Staff I documented in the emergency room nursing assessment heart rate "asystole". Cardiac strips posted on the record indicated after epinephrine and atropine dosing cardiac electrical activity was present. Staff I documented "2007 cardiac monitor applied - asystole on monitor- 0 (no) B/P (blood pressure) - 0 pulse - 0 respirations - CPR continued and ventilation via ambu bag sustained. 2011- asystole on monitor. 2012- Epinephrine 1 amp given IV- 0(no) response. 2014-Atropine 1 amp given IV - 0 response. 2017 Epinephrine 1 amp given 0 response. 2018 0 BP - 0 spont (spontaneous) resp (respiration) + 0 pulse. 2018 Code called - asystole remains on monitor." All cardiac monitor strips posted on record #4 were in Lead II. Nursing documentation did not indicate the electrical activity of the heart was viewed in any other lead prior to resuscitation efforts being stopped.
Tag No.: A0267
Based on review of hospital documents and interviews with hospital staff, the hospital failed to include, analyze and track adverse patient events as part of the quality process to improve patient care and hospital services.
Findings:
1. Review of the Quality Improvement (QI) meeting minutes for 2010-2011, Medical Staff meeting minutes and Governing Body meeting minutes did not demonstrate all adverse patient events were part of the quality improvement program with analysis to improve hospital practices. Four of four records (Pt's 1,2,3,4) documented adverse patient events. There was no documentation in any of the QI or Governing Body Meeting Minutes demonstrating the adverse events had been reviewed, analyzed, or tracked.

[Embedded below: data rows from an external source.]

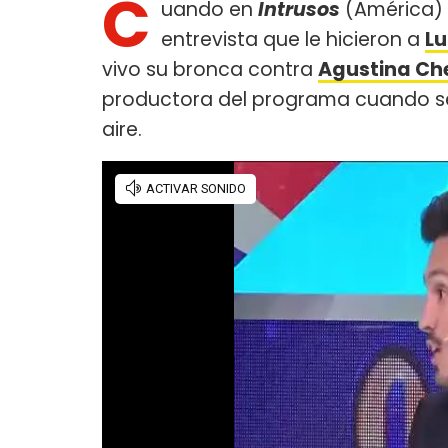
C
uando en
Intrusos
(América) t
entrevista que le hicieron a
Lu
vivo su bronca contra
Agustina Che
productora del programa cuando se 
aire.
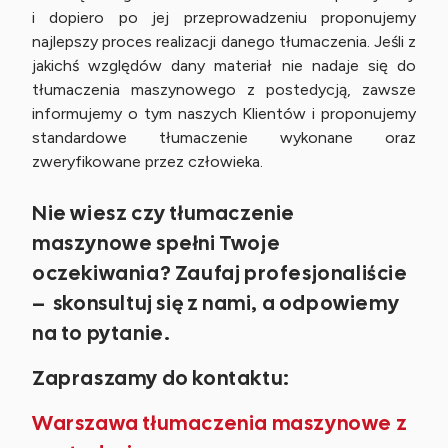
i dopiero po jej przeprowadzeniu proponujemy
najlepszy proces realizacji danego tłumaczenia. Jeśli z
jakichś względów dany materiał nie nadaje się do
tłumaczenia maszynowego z postedycją, zawsze
informujemy o tym naszych Klientów i proponujemy
standardowe tłumaczenie wykonane oraz
zweryfikowane przez człowieka.
Nie wiesz czy tłumaczenie
maszynowe spełni Twoje
oczekiwania? Zaufaj profesjonaliście
– skonsultuj się z nami, a odpowiemy
na to pytanie.
Zapraszamy do kontaktu:
Warszawa tłumaczenia maszynowe z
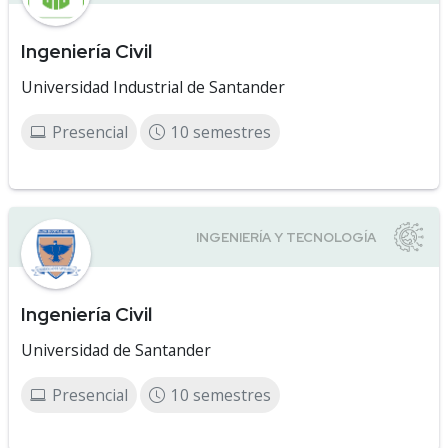
Ingeniería Civil
Universidad Industrial de Santander
Presencial
10 semestres
Ingeniería Civil
Universidad de Santander
Presencial
10 semestres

2. In an interview on 2/15/11 Staff B told surveyors reviews of the adverse events were done by Staff B, Staff C and Staff D. Staff B told surveyors the adverse events were reviewed with nursing personnel but there had not been any reporting to committees. Staff B told surveyors if the adverse event involved personnel other than nursing, there had not been any other review or review by committees.
3. These findings were reviewed with administration during the exit conference. No further documentation was provided.